Questa sua visione così totalizzante non le permette di apprezzare le cose belle che realmente ha. Come un po’ tutti i personaggi presenti nel film, Lady Bird guarda sempre avanti, crogiolandosi nel pensiero di una vita migliore (studiare a New York, abitare in una casa più grande) non accorgendosi che lei stessa a sua volta è oggetto d’invidia da parte della sua migliore amica Julie (Beanie Feldstein). Si è sempre l’oggetto di invidia di qualcun altro. Ma c’è un momento rivelatore: Lady Bird è pronta per andare al ballo di fine anno con la sua combriccola di amici ma all’ultimo minuto essi snobbano il ballo. Lady Bird allora decide di farsi accompagnare a casa della sua migliore amica Julie, in modo da poter andare al ballo insieme. È qui che Lady Bird realizza che si può essere determinati e grintosi, senza dover perdere di vista la propria umanità.
“Non pensi che siano la stessa cosa? Amore e attenzione?”
Suor Sara Joan
La frase pronunciata da suor Sara Joan in un colloquio con Lady Bird racchiude l’essenza del film. Amore/attenzione che trapelano anche nelle scelte di regia di Greta Gerwig e del suo direttore della fotografia Sam Levy. Per ricreare visivamente sullo schermo il concetto di ricordo il film sembra tutto un fermo immagine, con riprese ponderate e definite in maniera chiara. La fotografia è semplice, ma allo stesso tempo attraente. Non viene usata la cinepresa a mano e non vengono usati abbellimenti tecnici per mostrare Sacramento. Risaltano i colori vivaci, il rosa, il blu e il color caramello per rimandare alla mente i tramonti californiani.

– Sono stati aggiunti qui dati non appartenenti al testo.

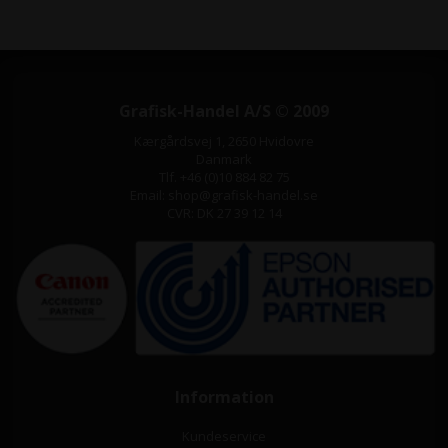
Grafisk-Handel A/S © 2009
Kærgårdsvej 1, 2650 Hvidovre
Danmark
Tlf. +46 (0)10 884 82 75
Email: shop@grafisk-handel.se
CVR: DK 27 39 12 14
Information
Kundeservice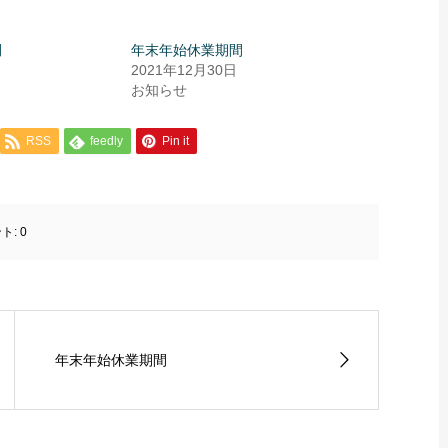
間
年末年始休業期間
2021年12月30日
お知らせ
RSS
feedly
Pin it
ト:
0
年末年始休業期間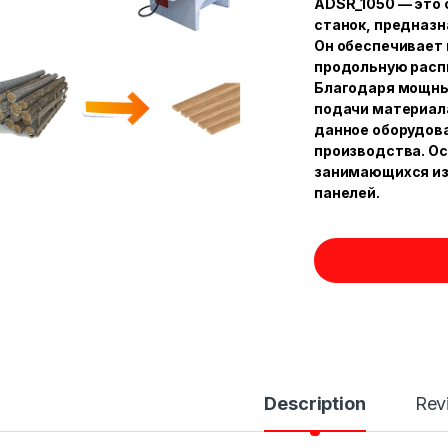
ADSR_1050 — это
станок, предназн
Он обеспечивает
продольную расп
Благодаря мощны
подачи материал
данное оборудов
производства. О
занимающихся из
панелей.
Description
Rev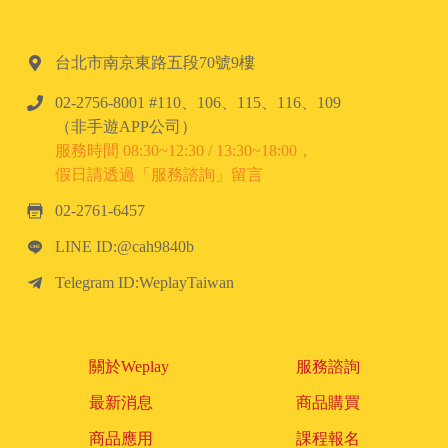
台北市南京東路五段70號9樓
02-2756-8001 #110、106、115、116、109
（非手遊APP公司）
服務時間 08:30~12:30 / 13:30~18:00，
假日請透過「服務諮詢」留言
02-2761-6457
LINE ID:@cah9840b
Telegram ID:WeplayTaiwan
關於Weplay
服務諮詢
最新消息
商品購買
商品應用
課程報名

La colonna sonora di Jon Brion è un po’ old style, in perfetta armonia con lo stile della regista. Greta Gerwing ci racconta una storia di crescita in maniera semplice (a volte quasi brutale) e raffinata toccando i giusti tasti. Ci fa riflettere su quel delicato processo durante la crescita, in cui spesso rinneghiamo i nostri luoghi d’origine per poi scoprire più tardi che in realtà così male non sono. Da adolescenti abbiamo sempre voglia di esplorare, siamo costantemente in movimento e non ci accorgiamo di quello che abbiamo sotto il naso.
La profondità del legame familiare di Lady Bird diventa evidente nel finale, quando Lady Bird parte per New York. Le sensazioni sono tutte racchiuse in una scena. Marion è in auto e viene inquadrata in primo piano. Lascia la figlia in aeroporto e riparte, arrabbiata, cocciuta. Poi, piano piano la sua rabbia sfuma lasciando delicatamente spazio ai suoi dubbi, al suo dolore e ritorna così indietro per cercare di dare un ultimo abbraccio alla figlia, che però ahimè è già partita. È una scena brillante, potente che lascia spazio solamente alla commozione.
Arrivata a New York Lady Bird deve fare inevitabilmente i conti con se stessa: chi è, da dove viene, se è cambiata, che cosa farà, e si reca quindi nel luogo che risulta essere per lei familiare, ovvero una chiesa. In un momento di grazia, Lady Bird ritorna nel luogo d’origine, ed è come se volesse chiedere perdono. Ma non può rimanere. Esce e nella straziante telefonata che fa alla sua famiglia ci accorgiamo che lei e sua madre sono due facce della stessa medaglia. Siamo consapevoli che sta per iniziare una nuova storia. Si completa il viaggio di Christine e nel sospiro che chiude bruscamente il film, il ricordo di Lady Bird vola via, lontano.